On January 11, 2008, Ezra Levant, his lawyer and a video camera attended an interview with a human rights officer from the Alberta Human Rights and Citizenship Commission. In 2006, Levant had published in the soon-to-be-defunct Western Standard the twelve famous Danish cartoons of the prophet Mohammed that had caused riots in Europe and Asia, leading to many injuries and a number of deaths, ostensibly because the visual depiction of Mohammed constituted an insult to Islam. In Alberta, Levant’s publication led to two complaints against him under the provision of the Alberta Human Rights Code that deems it a discriminatory practice to disseminate material “likely to expose” minorities to “hatred and contempt.”
The interview at the commission lasted 90 minutes and, as Levant tells it, for every moment the human rights officer spoke, he spoke for ten. He has not stopped talking about it since.
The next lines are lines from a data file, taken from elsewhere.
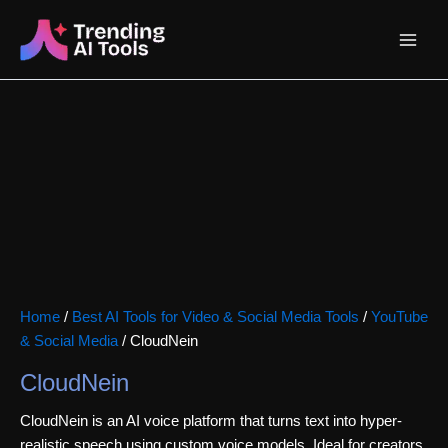
Skip
Main
to
content
Menu
Home
/
Best AI Tools for Video & Social Media Tools
/
YouTube
& Social Media
/ CloudNein
CloudNein
CloudNein is an AI voice platform that turns text into hyper-
realistic speech using custom voice models. Ideal for creators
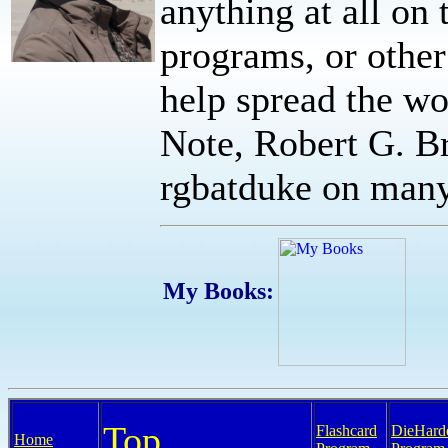
anything at all on t
programs, or other
help spread the wor
Note, Robert G. Br
rgbatduke on many 
My Books:
Top
Flashcard
DieHard
Home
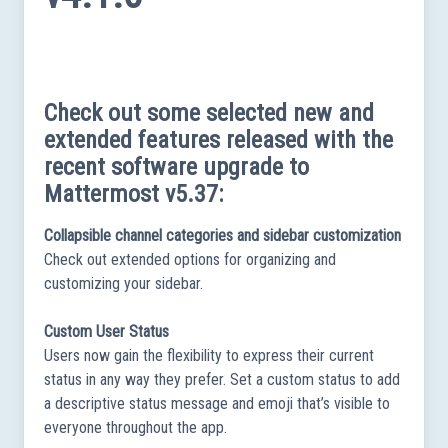
Check out some selected new and
extended features released with the
recent software upgrade to
Mattermost v5.37:
Collapsible channel categories and sidebar customization
Check out extended options for organizing and
customizing your sidebar.
Custom User Status
Users now gain the flexibility to express their current
status in any way they prefer. Set a custom status to add
a descriptive status message and emoji that’s visible to
everyone throughout the app.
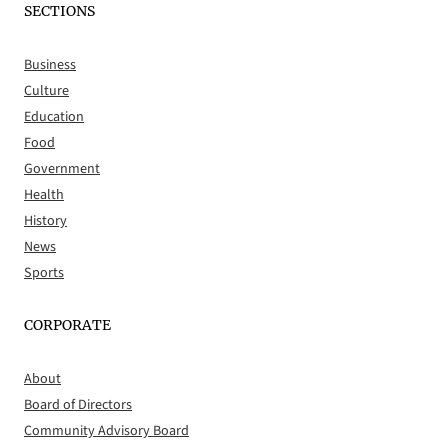
SECTIONS
Business
Culture
Education
Food
Government
Health
History
News
Sports
CORPORATE
About
Board of Directors
Community Advisory Board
In Shakedown: How Our Government Is Undermining Democracy in the Name of Human Rights, he gets to talk about it some more. The book is part exposé, part polemic and part self-promotion. Levant has a breezy, amusing style that works well when he is skewering alleged knaves and fools, although he is also prone to veering off into bathos and pomposity when he feels the need to celebrate his own courage and wit.
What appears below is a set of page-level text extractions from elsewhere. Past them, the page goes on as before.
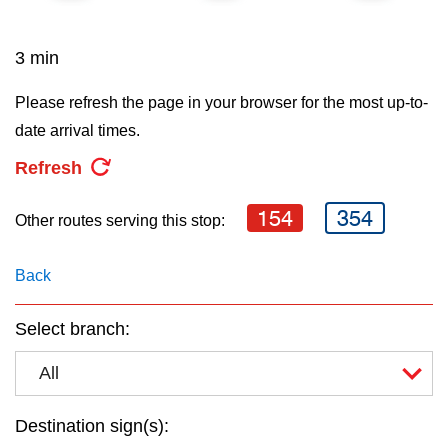
key.
TTC Shop
3 min
My TTC e-Services
Please refresh the page in your browser for the most up-to-
date arrival times.
Translate
Refresh
154
354
Other routes serving this stop:
Back
Select branch:
All
Destination sign(s):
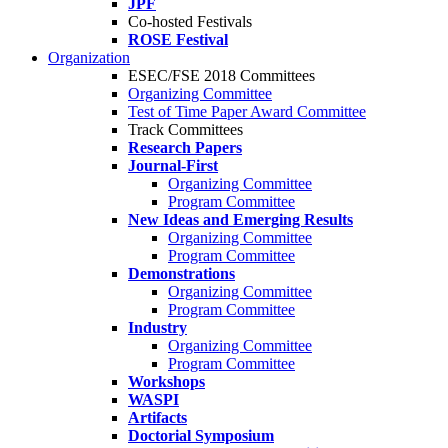
JPF
Co-hosted Festivals
ROSE Festival
Organization
ESEC/FSE 2018 Committees
Organizing Committee
Test of Time Paper Award Committee
Track Committees
Research Papers
Journal-First
Organizing Committee
Program Committee
New Ideas and Emerging Results
Organizing Committee
Program Committee
Demonstrations
Organizing Committee
Program Committee
Industry
Organizing Committee
Program Committee
Workshops
WASPI
Artifacts
Doctorial Symposium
Levant picks his targets inclusively if predictably, given his neoconservative leanings. His ultimate target is the whole concept of equality as a human right. Although he starts and ends with hate speech provisions in human rights codes, before he is done he has taken on both federal and provincial human rights commissions and tribunals, those who work for them, those who complain to them and those who support them. Within the bounds, one assumes, of the laws of libel, he settles grudges and scores with a long list of adversaries old and new, who parade through his pages in their assigned roles of dupes, rogues, buffoons and hypocrites.
Levant practises argument by anecdote. The anecdotes are well chosen and effectively narrated, allowing him to present a rolling cavalcade of surrealistic scenarios that demonstrate bureaucratic affronts to reason and common sense.
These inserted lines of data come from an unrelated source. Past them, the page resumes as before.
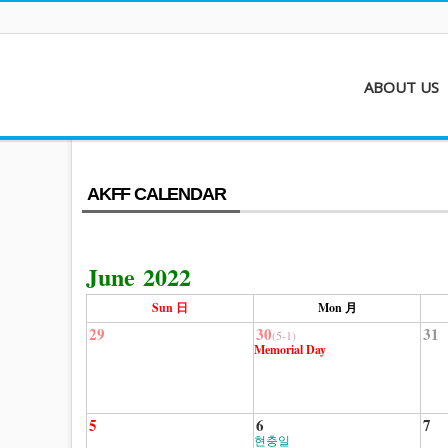
ABOUT US
About AKFF
Contact
AKFF CALENDAR
June 2022
Sun 日
Mon 月
29
30
31
(5-1)
Memorial Day
5
6
7
현충일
Shady characters with apparent radical or totalitarian sympathies appear as human rights complainants or even investigators. A restaurant is ordered to compensate a worker for discrimination on account of a disability after she has been let go because a medical condition makes it impossible for her to wash her hands as often as the health code requires. In another restaurant incident, a local layabout insists on exercising his legal dispensation to smoke medical marijuana by toking up at the front door of the establishment. This puts the owner in the impossible position of having to choose between being found guilty of discrimination on the one hand and driving away his customers and potentially losing his licence on the other.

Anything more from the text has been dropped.